Economists have been worried about China’s slowing growth for some time. And now that the latest PMI data dropped to a six month low, they’re even more uncertain about China’s future.
“Disinflationary pressures remain strong and the labour market showed further signs of weakening,” HSBC’s Hongbin Qu said. “Weak price pressures and low capacity utilization point to insufficient demand in the economy… Furthermore, we still see uncertainties in the months ahead from the property market and on the export front.
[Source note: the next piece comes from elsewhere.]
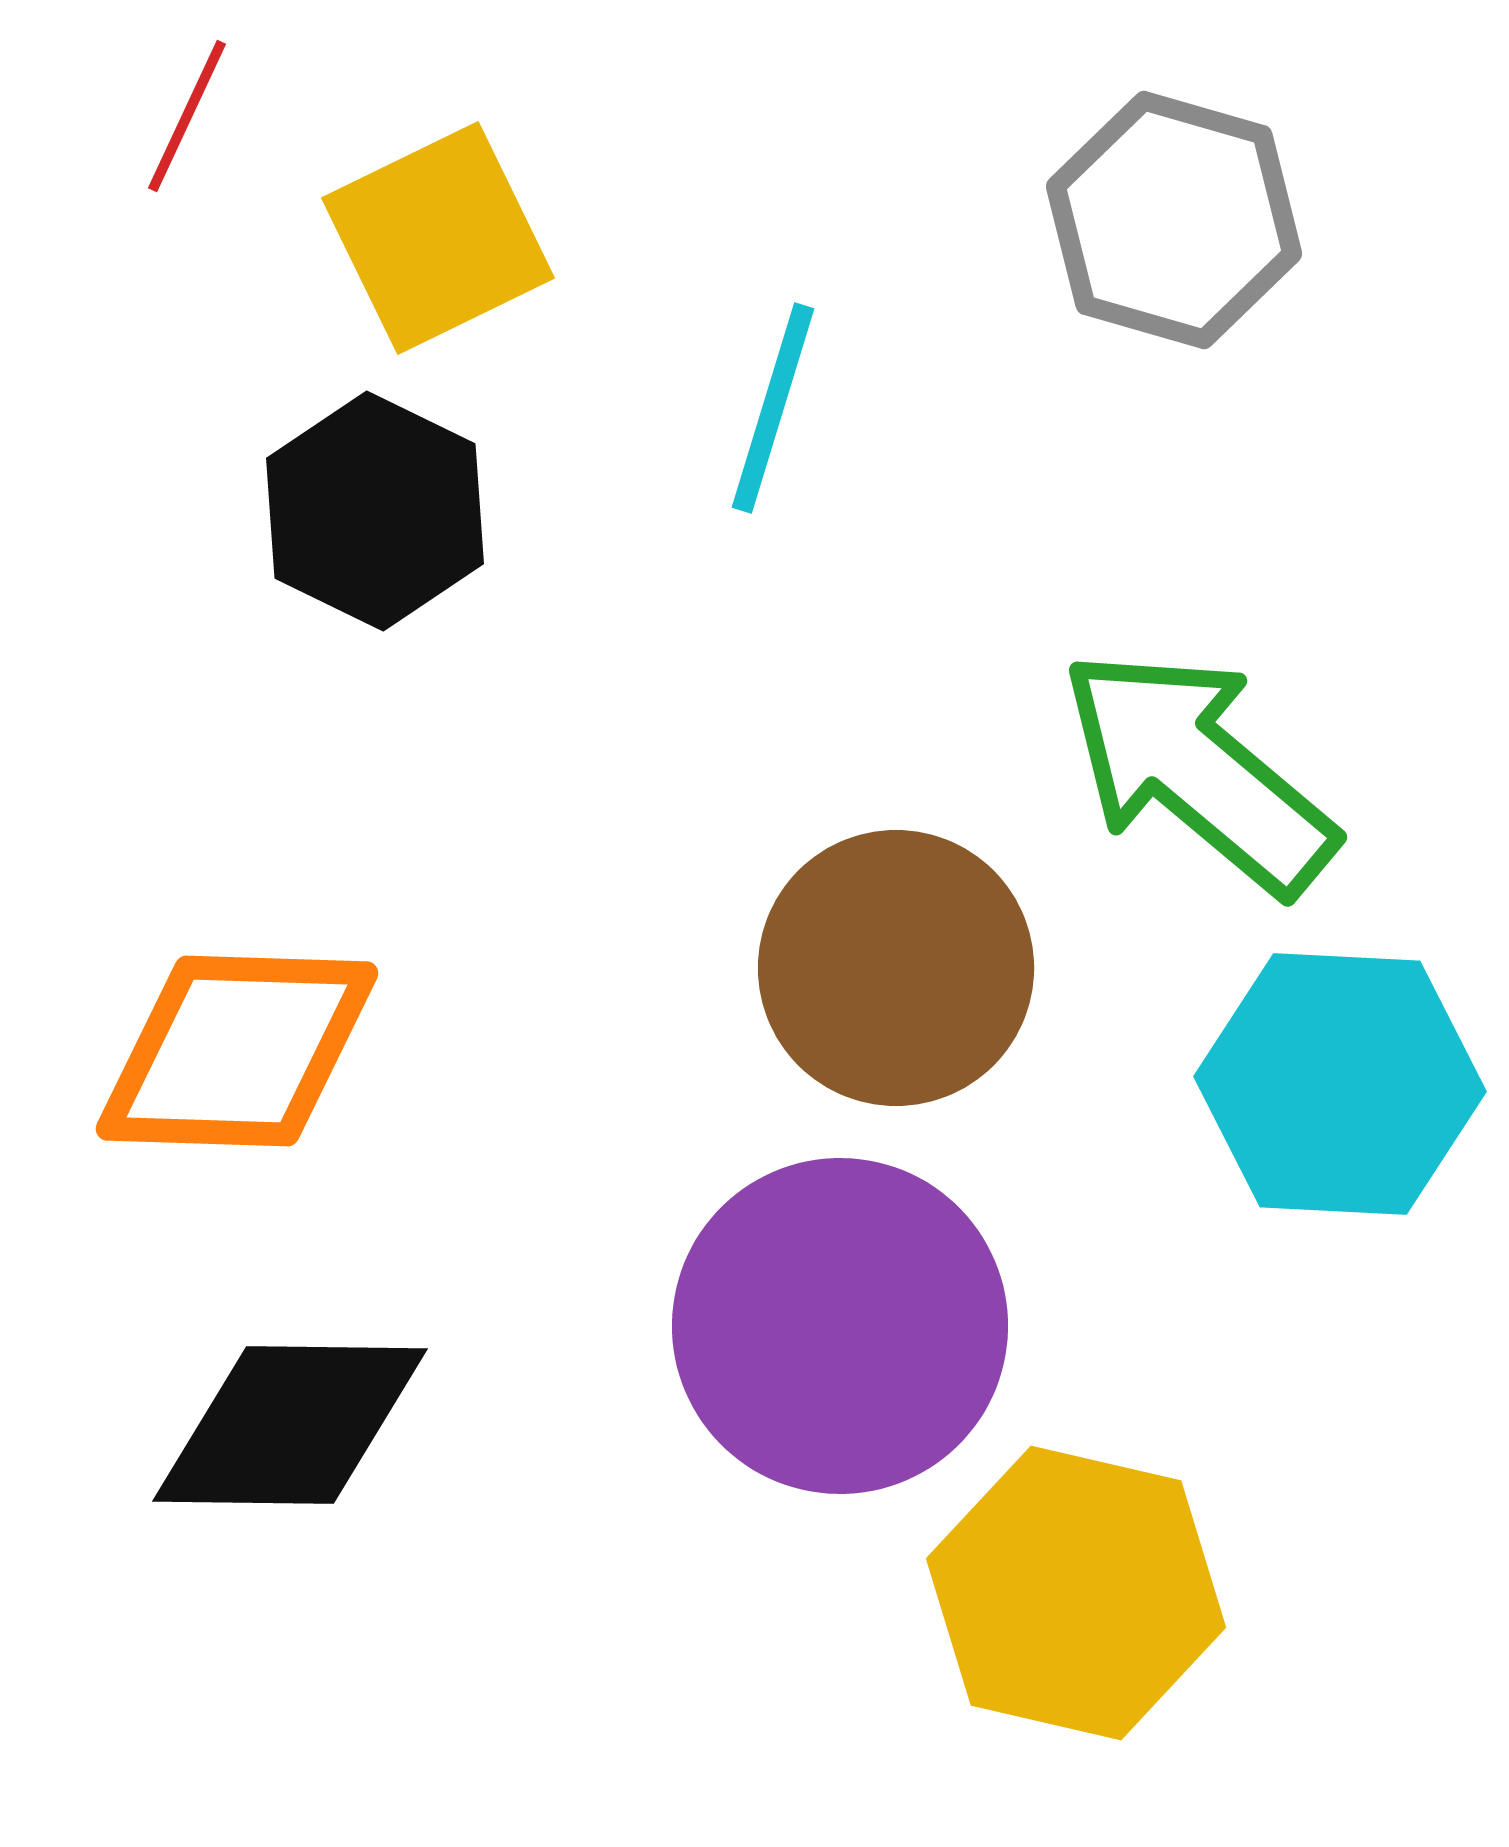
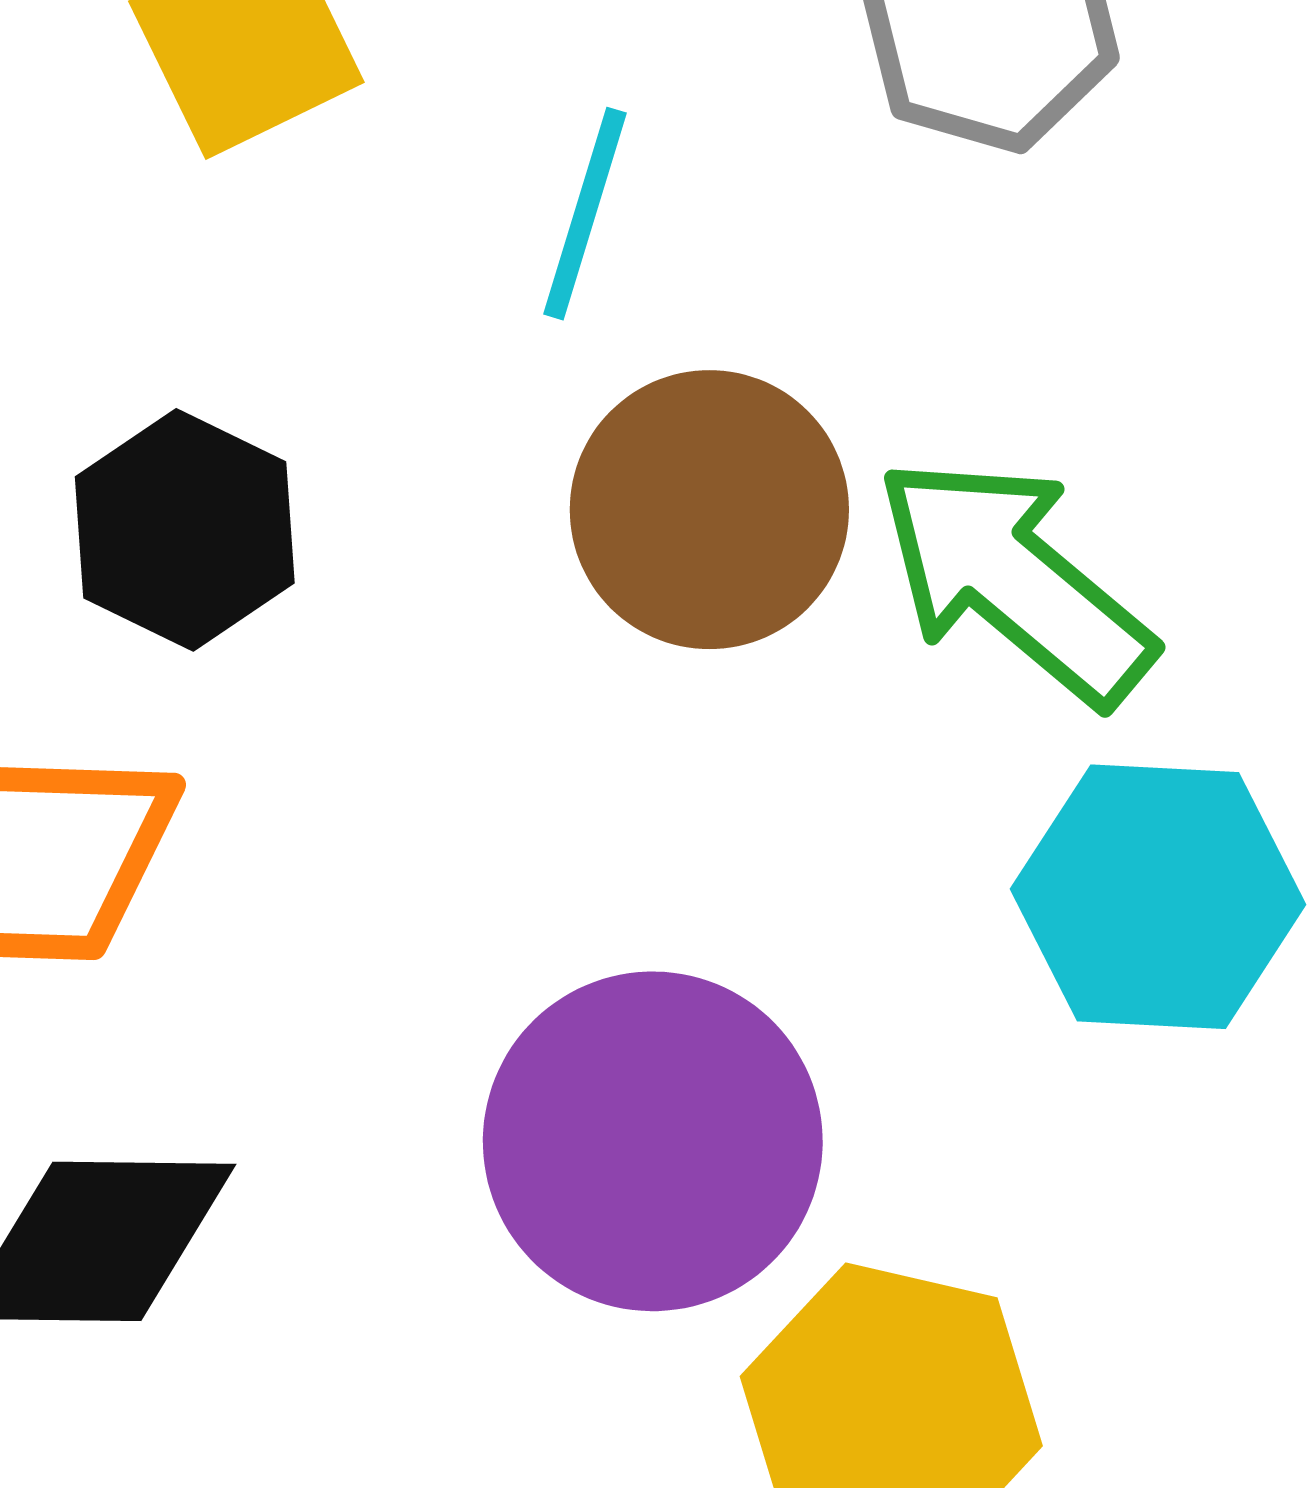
black hexagon: (375, 511) -> (185, 530), moved
brown circle: (896, 968) -> (709, 510), moved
We think growth still faces significant downward pressures.”
Chinese policymakers could respond with some sort of easing of policy on top of the stimulus that’s already out there.
“The data are consistent with our view that growth faces downside risks, but not a collapse,” Barclays’ Jian Chang said. “We think the government’s accelerated efforts to boost infrastructure investment and ease financing constraints will prevent a collapse of investment and activity in the near term, an increasing concern of many investors.”
US PMI reports will be released later today.